Assistant Director of the Enforcement Division at the Securities and Exchange Commission
- In office 1972–1983
- Appointed by: Stanley Sporkin

6th General Counsel of the Central Intelligence Agency
- In office 1985 – January 13, 1988
- Directors: William J. Casey; William H. Webster;
- Preceded by: Stanley Sporkin
- Succeeded by: Russell J. Bruemmer

Officer of the Enforcement Division at the New York Stock Exchange
- In office 1988–2004
- Appointed by: Ed Kwalwasser

Personal details
- Born: 1940 or 1941 Massachusetts, U.S.
- Alma mater: Saint Michael's College Georgetown University Law Center

= David P. Doherty =

American lawyer

David P. Doherty was an American lawyer who practiced Financial law at the U.S. Securities and Exchange Commission (SEC) and the New York Stock Exchange (NYSE), and was the 6th General Counsel of the Central Intelligence Agency (CIA).

== Life ==
In 1962, Doherty earned his bachelor's degree from St. Michaels College. In 1965, Doherty earned his law degree from Georgetown University Law Center.

Immediately afterward, Doherty began his legal career down the street at the Securities and Exchange Commission (SEC). He started at SEC as a trial lawyer in the Washington Regional Office, where he was involved in various enforcement activities, including inspections and legal proceedings against firms violating securities laws. One notable case involved prosecuting three over-the-counter broker-dealers accused of stock manipulation, which he successfully litigated despite facing a team of prominent defense attorneys. His work in the regional office led to his transfer to the SEC's headquarters, where he contributed to the development of a national enforcement program under Stanley Sporkin. Recognizing the need for specialized legal expertise, Sporkin established a dedicated trial unit to handle complex cases, and Doherty was among the initial members of this team, focusing on high-profile enforcement actions, becoming the assistant director of the SEC Enforcement Division.

When Sporkin became the 5th General Counsel at the Central Intelligence Agency (CIA), Doherty remained at the SEC for two years, until Sporkin recruited Doherty into the CIA to become an Associate General Counsel.

In 1985, after Sporkin became a Judge, Doherty took his place as the 6th General Counsel of the CIA. Doherty served as the General Counsel until 1988.

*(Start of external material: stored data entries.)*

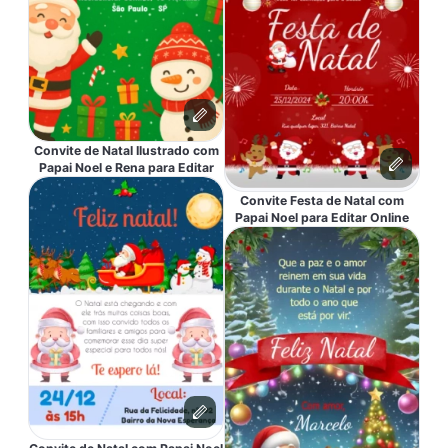
Convite de Natal Ilustrado com
Papai Noel e Rena para Editar
Convite Festa de Natal com
Papai Noel para Editar Online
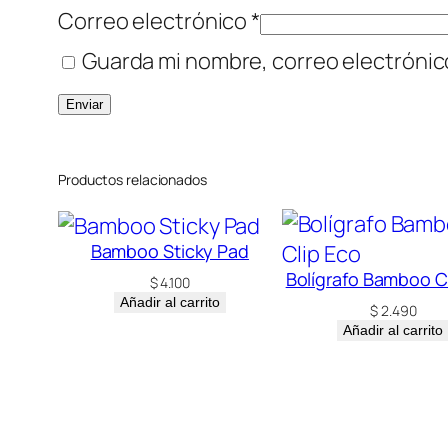
Correo electrónico
*
Guarda mi nombre, correo electrónic
Productos relacionados
Bamboo Sticky Pad
Bolígrafo Bamboo C
$
4.100
Añadir al carrito
$
2.490
Añadir al carrito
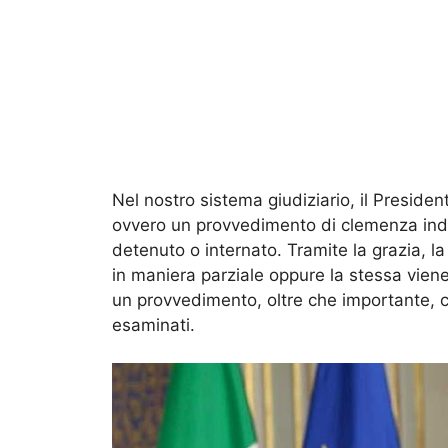
Nel nostro sistema giudiziario, il Preside
ovvero un provvedimento di clemenza ind
detenuto o internato. Tramite la grazia, l
in maniera parziale oppure la stessa viene
un provvedimento, oltre che importante, c
esaminati.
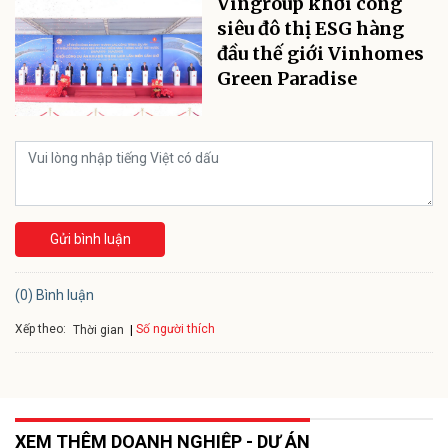
Vingroup khởi công
siêu đô thị ESG hàng
đầu thế giới Vinhomes
Green Paradise
Gửi bình luận
(0) Bình luận
Xếp theo:
Số người thích
Thời gian
XEM THÊM DOANH NGHIỆP - DỰ ÁN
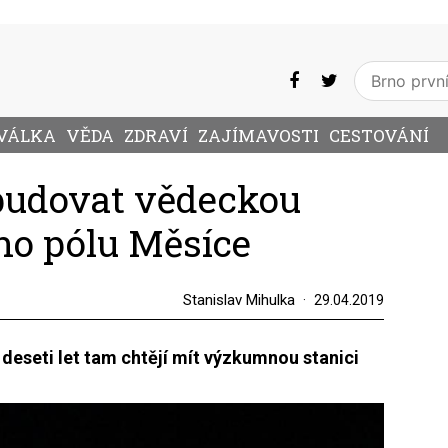
VÁLKA
VĚDA
ZDRAVÍ
ZAJÍMAVOSTI
CESTOVÁNÍ
budovat vědeckou
ího pólu Měsíce
Stanislav Mihulka
29.04.2019
deseti let tam chtějí mít výzkumnou stanici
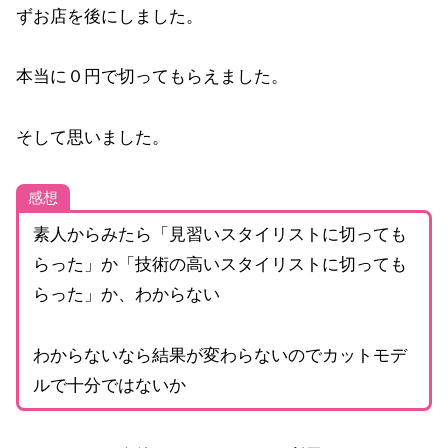
ずお店を後にしました。
本当に０円で切ってもらえました。
そして思いました。
感想
素人からみたら「見習いスタイリストに切っても
らった」か「技術の高いスタイリストに切っても
らった」か、わからない
わからないなら結果が変わらないのでカットモデ
ルで十分ではないか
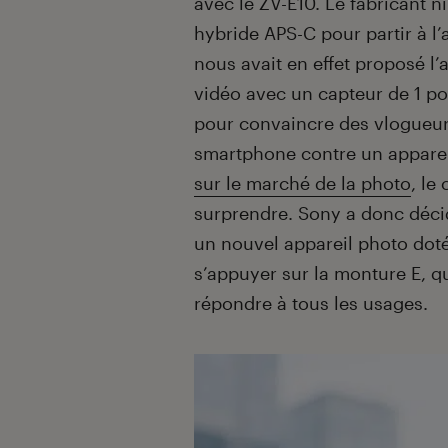
avec le ZV-E10. Le fabricant 
hybride APS-C pour partir à l
nous avait en effet proposé l
vidéo avec un capteur de 1 po
pour convaincre des vlogueur
smartphone contre un appare
sur le marché de la photo
, le
surprendre. Sony a donc décid
un nouvel appareil photo doté
s’appuyer sur la monture E, 
répondre à tous les usages.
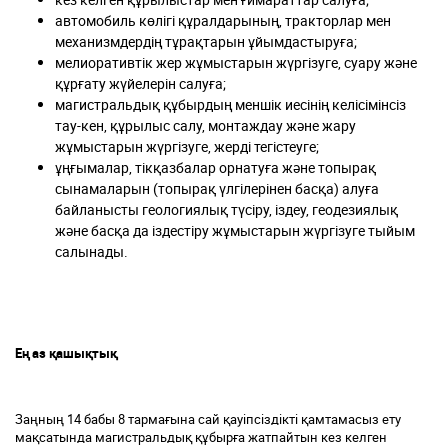
автомобиль көлігі құралдарының, тракторлар мен
механизмдердің тұрақтарын ұйымдастыруға;
мелиоративтік жер жұмыстарын жүргізуге, суару және
құрғату жүйелерін салуға;
магистральдық құбырдың меншік иесінің келісімінсіз
тау-кен, құрылыс салу, монтаждау және жару
жұмыстарын жүргізуге, жерді тегістеуге;
ұңғымалар, тікқазбалар орнатуға және топырақ
сынамаларын (топырақ үлгілерінен басқа) алуға
байланысты геологиялық түсіру, іздеу, геодезиялық
және басқа да іздестіру жұмыстарын жүргізуге тыйым
салынады.
Ең аз қашықтық
Заңның 14 бабы 8 тармағына сай қауіпсіздікті қамтамасыз ету
мақсатында магистральдық құбырға жатпайтын кез келген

In 1988, Doherty joined the New York Stock Exchange (NYSE). During his tenure, he held the position of Senior Vice President and later Executive Vice President of the NYSE Enforcement Division, where he was responsible for overseeing investigations and prosecutions of violations related to federal securities laws and NYSE regulations. He managed a team of approximately 100 attorneys, handling over 230 cases annually. Doherty continued in this role until his retirement in 2004, culminating a 16-year career at the NYSE.